Not My Agent, Not My Boundary? Elicitation of Personal Privacy Boundaries in AI-Delegated Information Sharing
This work addresses the challenge of eliciting personal privacy boundaries for AI systems, which is crucial for improving privacy alignment in AI-delegated information sharing, though it is incremental in advancing existing elicitation methods.
The paper tackled the problem of aligning AI systems with human privacy preferences by developing an AI-powered elicitation approach to understand individuals' nuanced disclosure behaviors, resulting in 1,681 boundary specifications from 169 participants that showed communication roles and AI delegation significantly influence privacy sensitivity and consensus.

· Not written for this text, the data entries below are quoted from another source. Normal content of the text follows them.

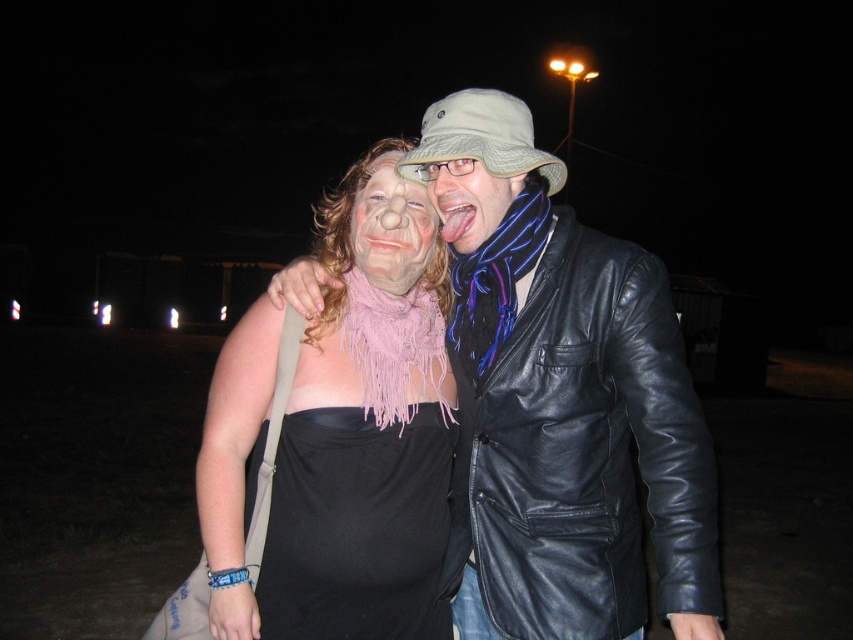 You are a photographer adjusting the camera settings for a night portrait. The camera has a focus range of 28 centimeters. You need to ensure both the black leather jacket at right and the black matte dress at center are in focus. Can the camera capture both objects clearly in the same frame?

The black leather jacket at right and black matte dress at center are 29.17 centimeters apart from each other. Since the camera has a focus range of 28 centimeters, the distance between them exceeds the focus range. Therefore, the camera cannot capture both objects clearly in the same frame.

You are trying to decide which jacket to wear tonight. You have both the black leather jacket at right and the matte black jacket at center. Based on the image, which jacket is wider?

The black leather jacket at right is wider than the matte black jacket at center according to the description.

You are trying to locate the black leather jacket at right in the image. What are the coordinates where it is positioned?

The black leather jacket at right is located at coordinates point [584,451].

Aligning AI systems with human privacy preferences requires understanding individuals' nuanced disclosure behaviors beyond general norms. Yet eliciting such boundaries remains challenging due to the context-dependent nature of privacy decisions and the complex trade-offs involved. We present an AI-powered elicitation approach that probes individuals' privacy boundaries through a discriminative task. We conducted a between-subjects study that systematically varied communication roles and delegation conditions, resulting in 1,681 boundary specifications from 169 participants for 61 scenarios. We examined how these contextual factors and individual differences influence the boundary specification. Quantitative results show that communication roles influence individuals' acceptance of detailed and identifiable disclosure, AI delegation and individuals' need for privacy heighten sensitivity to disclosed identifiers, and AI delegation results in less consensus across individuals. Our findings highlight the importance of situating privacy preference elicitation within real-world data flows. We advocate using nuanced privacy boundaries as an alignment goal for future AI systems.